Majority Leader Bill Frist (search) refused on Sunday to criticize Vice President Dick Cheney (searchfor cursing on the floor of the Senate in a confrontation with a Democratic senator.

The Tennessee Republican indicated that Cheney's outburst at Sen. Patrick Leahy (search), D-Vt., can be attributed to political passions aroused by the election year. As vice president, Cheney acts as president of the Senate, although the majority leader has more authority over the body's operations.

On Tuesday, as Cheney and the senators gathered in the chamber for a photograph, Leahy struck up a conversation. Cheney challenged the senator about his frequent criticism of Halliburton Co., which Cheney formerly headed. In response, Leahy attacked the White House for not interceding when Leahy and other Democrats were portrayed as prejudiced against Roman Catholics for opposing one of President Bush's judicial nominees.

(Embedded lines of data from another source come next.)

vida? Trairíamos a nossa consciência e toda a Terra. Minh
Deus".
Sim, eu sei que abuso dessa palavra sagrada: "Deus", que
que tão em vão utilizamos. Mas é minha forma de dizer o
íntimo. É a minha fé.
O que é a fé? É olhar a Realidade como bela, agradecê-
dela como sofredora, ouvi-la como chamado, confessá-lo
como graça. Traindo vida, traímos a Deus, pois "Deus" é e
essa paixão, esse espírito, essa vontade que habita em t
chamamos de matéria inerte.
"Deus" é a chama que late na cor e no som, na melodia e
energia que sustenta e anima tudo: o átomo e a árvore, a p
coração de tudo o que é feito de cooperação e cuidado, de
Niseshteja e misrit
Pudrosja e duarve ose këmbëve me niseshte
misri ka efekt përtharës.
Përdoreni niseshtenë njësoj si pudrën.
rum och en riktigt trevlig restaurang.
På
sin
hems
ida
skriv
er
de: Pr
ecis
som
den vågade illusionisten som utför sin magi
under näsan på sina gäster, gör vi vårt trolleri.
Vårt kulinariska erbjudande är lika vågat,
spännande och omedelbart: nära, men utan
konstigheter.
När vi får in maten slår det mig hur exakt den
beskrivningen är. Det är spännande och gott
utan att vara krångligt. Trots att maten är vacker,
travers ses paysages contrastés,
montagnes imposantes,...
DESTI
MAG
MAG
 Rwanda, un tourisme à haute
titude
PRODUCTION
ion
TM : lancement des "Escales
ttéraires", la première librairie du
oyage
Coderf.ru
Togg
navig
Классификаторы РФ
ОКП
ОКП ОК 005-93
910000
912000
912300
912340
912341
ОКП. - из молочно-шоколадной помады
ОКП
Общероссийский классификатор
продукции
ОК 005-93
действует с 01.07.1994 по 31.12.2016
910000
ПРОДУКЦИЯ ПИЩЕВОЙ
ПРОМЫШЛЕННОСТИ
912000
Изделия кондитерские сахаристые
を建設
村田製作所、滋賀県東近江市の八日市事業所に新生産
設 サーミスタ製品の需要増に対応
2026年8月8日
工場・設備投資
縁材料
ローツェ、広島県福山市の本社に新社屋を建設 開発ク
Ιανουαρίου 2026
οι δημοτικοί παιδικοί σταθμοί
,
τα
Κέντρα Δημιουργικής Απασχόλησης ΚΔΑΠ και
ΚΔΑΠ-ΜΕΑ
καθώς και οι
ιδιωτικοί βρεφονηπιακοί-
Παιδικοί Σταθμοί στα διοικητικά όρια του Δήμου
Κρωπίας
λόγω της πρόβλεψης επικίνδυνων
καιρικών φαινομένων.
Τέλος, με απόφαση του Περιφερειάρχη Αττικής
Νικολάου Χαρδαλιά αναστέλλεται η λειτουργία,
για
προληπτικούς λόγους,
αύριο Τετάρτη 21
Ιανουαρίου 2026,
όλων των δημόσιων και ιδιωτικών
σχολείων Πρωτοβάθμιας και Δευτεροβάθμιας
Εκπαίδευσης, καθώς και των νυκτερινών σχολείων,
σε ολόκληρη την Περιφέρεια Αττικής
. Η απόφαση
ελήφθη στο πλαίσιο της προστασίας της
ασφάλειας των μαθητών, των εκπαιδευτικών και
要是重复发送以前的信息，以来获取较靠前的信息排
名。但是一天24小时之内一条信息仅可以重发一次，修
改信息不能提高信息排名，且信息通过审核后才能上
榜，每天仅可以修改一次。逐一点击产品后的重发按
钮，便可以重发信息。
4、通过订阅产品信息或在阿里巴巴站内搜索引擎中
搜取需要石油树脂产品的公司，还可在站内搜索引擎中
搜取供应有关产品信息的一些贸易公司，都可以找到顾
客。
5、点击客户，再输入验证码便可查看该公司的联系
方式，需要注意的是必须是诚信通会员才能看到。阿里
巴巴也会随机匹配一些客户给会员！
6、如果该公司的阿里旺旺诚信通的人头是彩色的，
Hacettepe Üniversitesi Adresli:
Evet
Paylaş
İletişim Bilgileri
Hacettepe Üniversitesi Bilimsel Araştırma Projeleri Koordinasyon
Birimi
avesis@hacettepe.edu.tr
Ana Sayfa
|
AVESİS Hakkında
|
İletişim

Cheney shot back an obscenity. He later confirmed to Fox News his use of the obscenity and said he felt better after saying it.

"It's a political season right now, where partisan feelings and emotions have come to the surface itself," Frist said when asked about the comment on a cable news show.

Despite that, he said, the Senate is doing its work well, avoiding gridlock that could result from a lineup of 51 Republicans, 48 Democrats and an independent. "We're delivering for the American people," Frist said.

"With regard to the vice president's comments, I did not hear the comments, did not witness the comments, but clearly they reflect a lot of that emotion," he said. "Without taking one side or the other, a lot of personal feelings are being expressed, and that emotion came out by the vice president, and I'll let the American people judge as to whether or not it was warranted."

Pressed whether he condones the use of such language in the Senate, Frist pointed out that the chamber was not in session at the time, "so I am not going to condone, I am not going to overly criticize the language that people in the -- the language that people use to express themselves."

On Saturday, White House spokesman Scott McClellan said President Bush had no problem with his vice president's language. "It's not an issue with the president," McClellan said.